* _Task directions_: Starting with the line that contains "1988 की धारा 7 के तहत कार्रवाई की जा रही है।", copy every line through the end of the data below, exactly and with nothing added.

* _Material for the task_:

-.-.-

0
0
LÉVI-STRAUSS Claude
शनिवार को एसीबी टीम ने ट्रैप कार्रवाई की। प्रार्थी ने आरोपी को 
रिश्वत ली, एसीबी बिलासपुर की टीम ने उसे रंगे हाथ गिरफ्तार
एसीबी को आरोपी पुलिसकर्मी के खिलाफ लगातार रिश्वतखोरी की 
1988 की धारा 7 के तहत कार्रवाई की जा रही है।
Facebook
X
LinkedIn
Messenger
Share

-.-.-

* _Problem solution_:
1988 की धारा 7 के तहत कार्रवाई की जा रही है।
Facebook
X
LinkedIn
Messenger
Share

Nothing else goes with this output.